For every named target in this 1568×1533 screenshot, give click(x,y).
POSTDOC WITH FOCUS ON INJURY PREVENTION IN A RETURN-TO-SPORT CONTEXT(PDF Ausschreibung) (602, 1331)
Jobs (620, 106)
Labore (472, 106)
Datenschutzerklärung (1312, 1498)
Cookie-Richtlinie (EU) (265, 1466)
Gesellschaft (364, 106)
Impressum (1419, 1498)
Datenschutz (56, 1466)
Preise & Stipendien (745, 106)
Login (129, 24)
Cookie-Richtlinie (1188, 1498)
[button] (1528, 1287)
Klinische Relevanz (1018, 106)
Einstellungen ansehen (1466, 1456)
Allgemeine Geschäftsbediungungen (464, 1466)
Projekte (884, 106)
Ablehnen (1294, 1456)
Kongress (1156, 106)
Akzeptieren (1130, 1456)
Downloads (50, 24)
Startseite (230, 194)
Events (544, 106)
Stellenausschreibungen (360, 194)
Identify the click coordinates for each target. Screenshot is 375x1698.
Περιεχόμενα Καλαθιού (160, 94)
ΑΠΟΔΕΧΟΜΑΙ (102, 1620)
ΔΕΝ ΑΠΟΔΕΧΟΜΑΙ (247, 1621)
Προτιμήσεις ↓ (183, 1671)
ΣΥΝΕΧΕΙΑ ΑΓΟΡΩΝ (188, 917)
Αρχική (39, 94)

# # # # # # #

Repeat the entire listing above without changing a word.

ANSWER TO THIS TASK =>
For every named target in this 1568×1533 screenshot, give click(x,y).
POSTDOC WITH FOCUS ON INJURY PREVENTION IN A RETURN-TO-SPORT CONTEXT(PDF Ausschreibung) (602, 1331)
Jobs (620, 106)
Labore (472, 106)
Datenschutzerklärung (1312, 1498)
Cookie-Richtlinie (EU) (265, 1466)
Gesellschaft (364, 106)
Impressum (1419, 1498)
Datenschutz (56, 1466)
Preise & Stipendien (745, 106)
Login (129, 24)
Cookie-Richtlinie (1188, 1498)
[button] (1528, 1287)
Klinische Relevanz (1018, 106)
Einstellungen ansehen (1466, 1456)
Allgemeine Geschäftsbediungungen (464, 1466)
Projekte (884, 106)
Ablehnen (1294, 1456)
Kongress (1156, 106)
Akzeptieren (1130, 1456)
Downloads (50, 24)
Startseite (230, 194)
Events (544, 106)
Stellenausschreibungen (360, 194)
Identify the click coordinates for each target. Screenshot is 375x1698.
Περιεχόμενα Καλαθιού (160, 94)
ΑΠΟΔΕΧΟΜΑΙ (102, 1620)
ΔΕΝ ΑΠΟΔΕΧΟΜΑΙ (247, 1621)
Προτιμήσεις ↓ (183, 1671)
ΣΥΝΕΧΕΙΑ ΑΓΟΡΩΝ (188, 917)
Αρχική (39, 94)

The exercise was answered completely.